Open mazhigali opened 6 years ago
Hey @mazhigali
You might want to look here https://github.com/gocolly/colly/issues/187 and here https://github.com/gocolly/colly/pull/188 - just to get some idea of how i see the way it should be handled. As far as i can see it, at the moment it caches every response with response code lower then 500. Which is odd.
I'm not convinced that responses in the 400's should be retried. These error indicate that there is a problem with on the client side, and continually making such request would put you service at risk of being detected. Caching the actual response may not seem very meaningful, but at least it protects you from exposing your servers. Perhaps it could be handled a different way?
The only code in the 400's that I can think of where a retry would be a good idea is a 429 - Too many requests
@vosmith Imagine the situation that I received a response of 403 from 1000 pages and they are cached. The server has already determined that its robot robots and banned my IPs. I already received 40,000 responses with code 200. It would be logical to change IP and start parsing again, so I would not worry the server by requesting 40,000 already worked out pages, but would continue with those who issued 403. Of course, one could solve the situation by checking before with each request there is such url in the database of 40,000 pages, but why such crutches, if it is enough not to cache selective types of server responses.
@mazhigali.
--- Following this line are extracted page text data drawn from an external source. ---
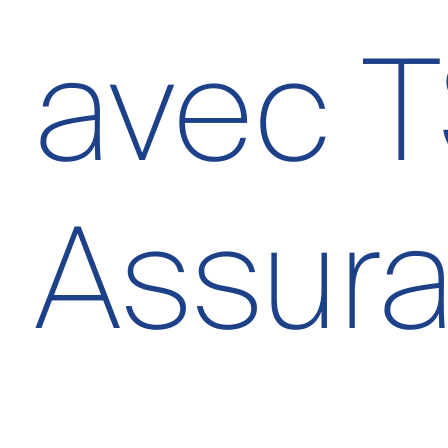
avec 
Assur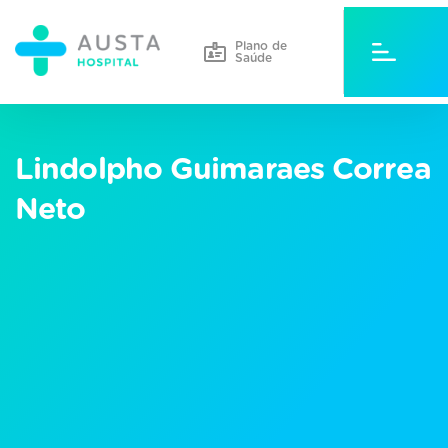
Plano de
Saúde
Lindolpho Guimaraes Correa
Neto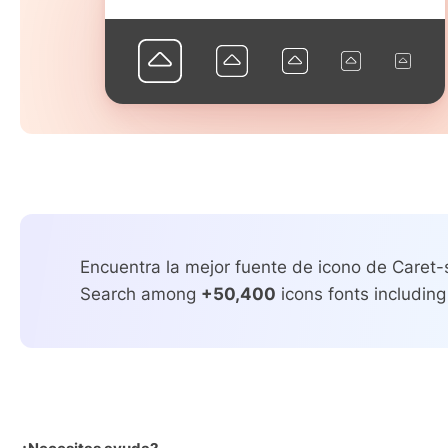
Encuentra la mejor fuente de icono de Caret-
Search among
+50,400
icons fonts including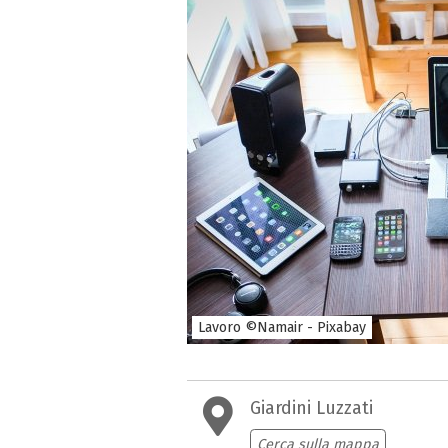
Lavoro ©Namair - Pixabay
Giardini Luzzati
Cerca sulla mappa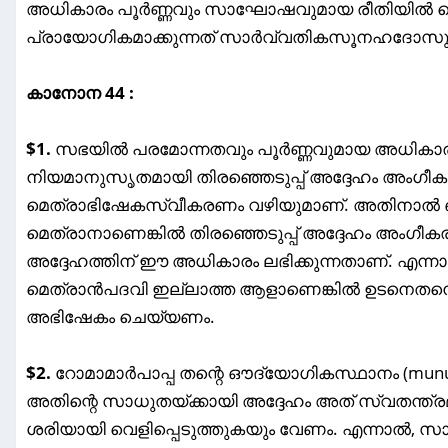
അധികാരം പൂർണ്ണവും സാഘോഷവുമായ രീതിയിൽ 
പ്രായോഗികമാക്കുന്നത് സാർവ്വതികസൂനഹദോസു
കാനോന 44 :
$1.
സഭയിൽ പരമോന്നതവും പൂർണ്ണവുമായ അധികാരം റോമ
നിയമാനുസൃതമായി തിരഞ്ഞെടുപ്പ് അദ്ദേഹം അംഗീകര
മെത്രാഭിഷേകസ്വീകരണം വഴിയുമാണ്. അതിനാൽ ഒര
മെത്രാനാണെങ്കിൽ തിരഞ്ഞെടുപ്പ് അദ്ദേഹം അംഗീകരി
അദ്ദേഹത്തിന് ഈ അധികാരം ലഭിക്കുന്നതാണ്. എന്നാൽ 
മെത്രാൻപദവി ഇല്ലാത്ത ആളാണെങ്കിൽ ഉടനെതന്ന
അഭിഷേകം ചെയ്യണം.
$2.
റോമാമാർപാപ്പ തന്റെ ഔദ്യോഗികസ്ഥാനം (munu
അതിന്റെ സാധുതയ്ക്കായി അദ്ദേഹം അത് സ്വതന്ത്
ശരിയായി വെളിപ്പെടുത്തുകയും വേണം. എന്നാൽ, സ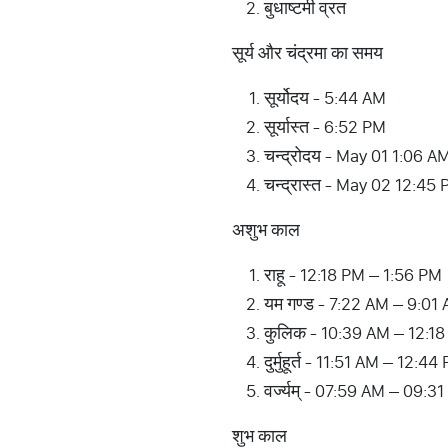
बुधाष्टमी व्रत
सूर्य और चंद्रमा का समय
सूर्योदय - 5:44 AM
सूर्यास्त - 6:52 PM
चन्द्रोदय - May 01 1:06 A
चन्द्रास्त - May 02 12:45
अशुभ काल
राहू - 12:18 PM – 1:56 PM
यम गण्ड - 7:22 AM – 9:01
कुलिक - 10:39 AM – 12:1
दुर्मुहूर्त - 11:51 AM – 12:44
वर्ज्यम् - 07:59 AM – 09:3
शुभ काल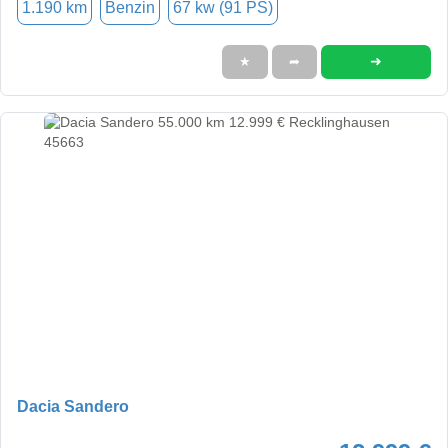
1.190 km
Benzin
67 kw (91 PS)
➜
★
➦
Dacia Sandero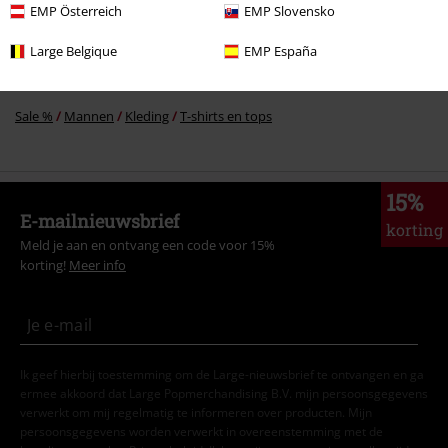
EMP Österreich
EMP Slovensko
Sale %
Kleding merken
Dickies
Large Belgique
EMP España
Sale %
Kleding
T-shirts en tops
T-Shirts
Sale %
Mannen
Kleding
T-shirts en tops
15%
E-mailnieuwsbrief
korting
Meld je aan en ontvang een code voor 15%
korting!
Meer info
Ik geef hierbij toestemming om de Large-nieuwsbrief te ontvangen en ga
ermee akkoord dat Large Popmerchandising B.V. mijn persoonsgegevens
verwerkt om mij regelmatig te informeren over producten. Mijn
persoonsgegevens worden verwerkt in overeenstemming met de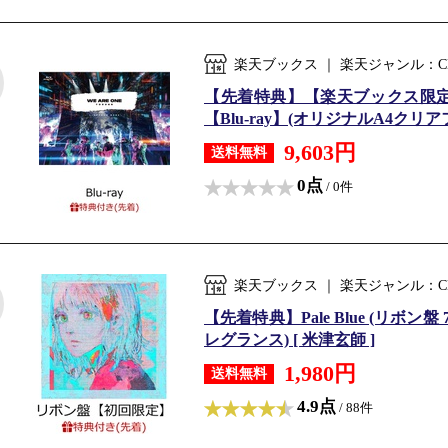
楽天ブックス ｜ 楽天ジャンル：C
【先着特典】【楽天ブックス限定配
【Blu-ray】(オリジナルA4クリアファ
9,603円
送料無料
0点
/ 0件
楽天ブックス ｜ 楽天ジャンル：C
【先着特典】Pale Blue (リボン盤 
レグランス) [ 米津玄師 ]
1,980円
送料無料
4.9点
/ 88件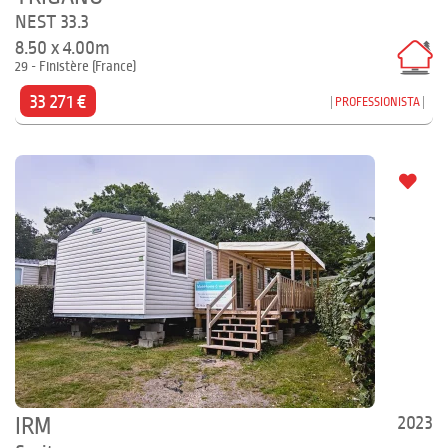
NEST 33.3
8.50 x 4.00m
29 - Finistère (France)
33 271 €
PROFESSIONISTA
2023
IRM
That scenario makes alot of sense. I see your point. I think the work that @krzysztofantczak is doing with the CacheFilter
will be a good solution for this situation.
It looks like @krzysztofantczak's progress with CacheFilter may have stalled, so I thought I'd share a quick function I whipped up to delete the cache response for a given URL from the cache directory (fixed as .cache
here, you'll likely need to change to reflect your code). Based on this, should be fairly easy to plug into your code to delete the cache file in circumstances that you don't want a response cached.
func unCache(URL string) {
log.Println("Trying to remove cached response for:", URL)
sum := sha1.Sum([]byte(URL))
hash := hex.EncodeToString(sum[:])
dir := path.Join(".cache", hash[:2])
filename := path.Join(dir, hash)
log.Println("Deleting cached file:", filename)
if err := os.Remove(filename); err != nil {
log.Fatal(err)
}
}
Hi why it caches error responses? Did someone solve this problem?